Taking a new approach
Many earlier studies have already looked at the links between various risk factors and different types of cancers, so the researchers behind the current study decided to approach their work with a different aim.
From the outset, they deliberately kept their study broad. They included a vast number of traits in their research, considered multiple cancer types and used the largest available cancer datasets.
Rather than basing their study around a specific hypothesis, such as ’Does physical inactivity increase the risk of ovarian cancer?’, they took an agnostic approach, which allowed them to examine a range of traits with no assumptions or expectations.

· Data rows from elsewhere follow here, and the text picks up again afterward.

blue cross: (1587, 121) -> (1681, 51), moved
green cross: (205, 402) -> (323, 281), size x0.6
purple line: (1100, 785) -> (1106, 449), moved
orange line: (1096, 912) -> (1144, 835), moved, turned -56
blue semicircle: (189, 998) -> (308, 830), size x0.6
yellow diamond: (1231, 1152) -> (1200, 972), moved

Specifically, the team used a technique called Mendelian randomisation phenome-wide association study (MR-PheWAS) to try to minimise erroneous results. Joint first author Dr Molly Went, Analytical Scientist in the Cancer Genomics Group at the ICR, explained:
“MR-PheWAS is a statistical technique that uses genetics to provide information about the relationship between a risk factor and an outcome. We look to see whether individuals with a genetic propensity to a certain risk factor – for example, becoming addicted to the nicotine in cigarettes – also have a genetic predisposition to a particular outcome, say lung cancer. We generate an association between the genetic basis of these traits, and this allows us to estimate the increased risk that trait gives.”
This method helped reduce the risk of reverse causation – where scientists get the cause and effect the wrong way around – and encouraged the team to be aware of alternative factors that might explain any relationships, known as confounding variables.
Findings that are likely to have long-term scientific impacts
Senior author Professor Richard Houlston, Professor of Molecular and Population Genetics at the ICR, said:
“We were pleased to be able to assess multiple traits that have not previously been considered by other researchers. Our work highlighted the complexity of examining traits such as dietary intake, for which it is very hard to disentangle correlations and patterns in the general public’s dietary behaviour.
“We attempted to overcome this by using extensive cancer datasets and performing a significant number of tests. This gave us the strong evidence we needed to be confident that what we were seeing was not due to chance alone.”
Dr Went added:
“This paper is likely to have more impact in the long term. Further molecular and biological follow-up from the cancer research community will help us better understand the basis of the associations identified in this work. To that end, we are delighted to be able to make these associations publicly available. We hope that our results will complement other scientists’ independent research.
“In the short term, our research has robustly confirmed well-established risk factors for cancer, such as smoking, alcohol consumption and obesity. In turn, this has reassured us that our methodology is effective in capturing the hazards associated with new risk factors found in the study. Going forward, some of the molecular factors identified in the study could serve as potential biomarkers for cancer risk, offering prospective avenues for early detection and prevention strategies.”